Background: Adherence of circulating monocytes and lymphocytes to arterial endothelium is detectable early in experimental and human atherosclerotic plaque formation. The purpose of the present study was to assess vascular cell adhesion molecule-1 (VCAM-1) mRNA expression and the properties of soluble VCAM-1 in patients with atherosclerotic aortic disease.
Methods: Thirteen patients with aortic disease (mean age 64 years) and 40 healthy volunteers (mean age 32 years) were included in the study. We investigated the expression of VCAM-1 mRNA in eight human aortic specimens obtained during surgery. Of these, two showed no evidence of atherosclerotic plaque formation [aortic dissection (n = 1) and annuloaortic ectasia (n = 1)], whereas six had demonstrable complex atherosclerotic formation [abdominal aneurysm (n = 5) and aortic dissection (n = 1)]. The RNase protection assay was performed using an alpha 32P-labeled 121 base pair VCAM-1 cRNA probe. We also measured concentrations of the soluble VCAM-1 using two-site enzyme immunoassays in 40 healthy volunteers and in 13 patients with abdominal and thoracic aortic aneurysms.
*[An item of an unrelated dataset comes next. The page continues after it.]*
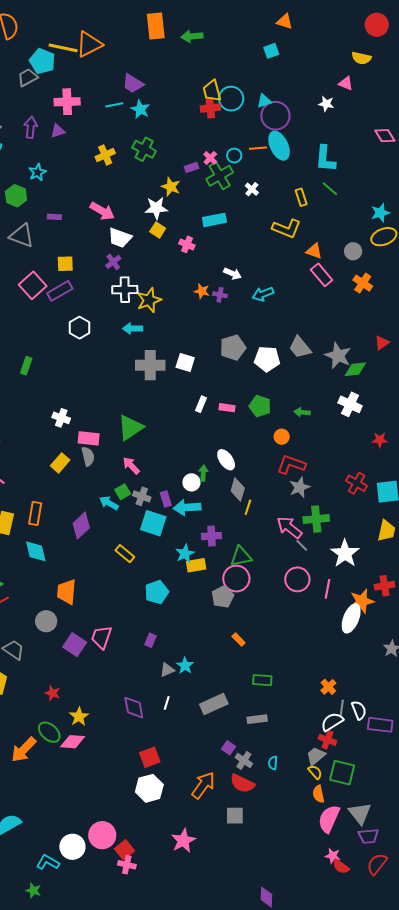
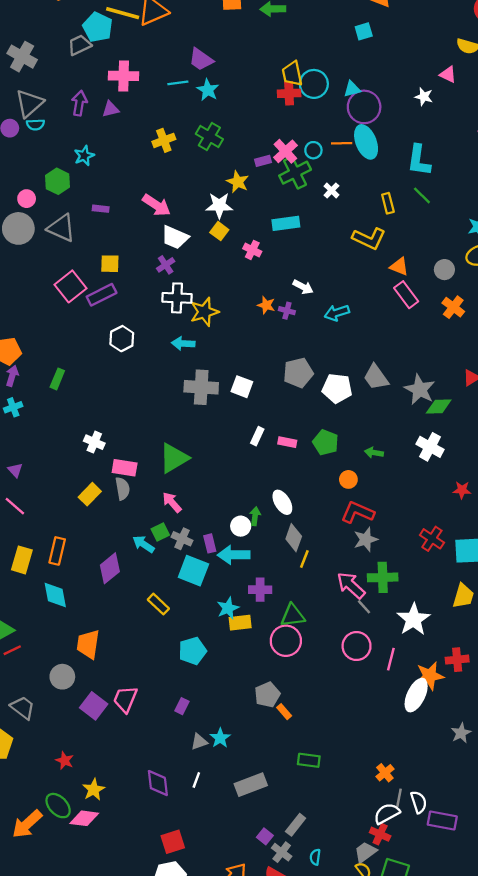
pink cross: (210, 158) -> (285, 151), size x1.5
gray pentagon: (223, 597) -> (267, 695), moved
gray rectangle: (257, 719) -> (296, 825), moved, turned -48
Results: In human samples, VCAM-1 mRNA expression was found to be higher in the six patients with complex atherosclerotic formation [optical density (OD), 0.71 +/- 0.14] than in the two patients with no evidence of atherosclerotic plaque formation (OD, 0.53 and 0.49). The concentration of serum soluble VCAM-1 was higher (850 +/- 298 ng/ml) in patients with aortic or thoracic disease than in the healthy volunteers (494 +/- 94 ng/ml). In addition, there was a relationship between VCAM-1 mRNA expression and the concentration of soluble VCAM-1 (y = 2088x-554, r2 = 0.73).
Conclusion: VCAM-1 expression is higher in the human aorta in patients with atheromatous changes. Furthermore, concentrations of soluble VCAM-1 may provide important information about endothelial activation or in-vivo damage.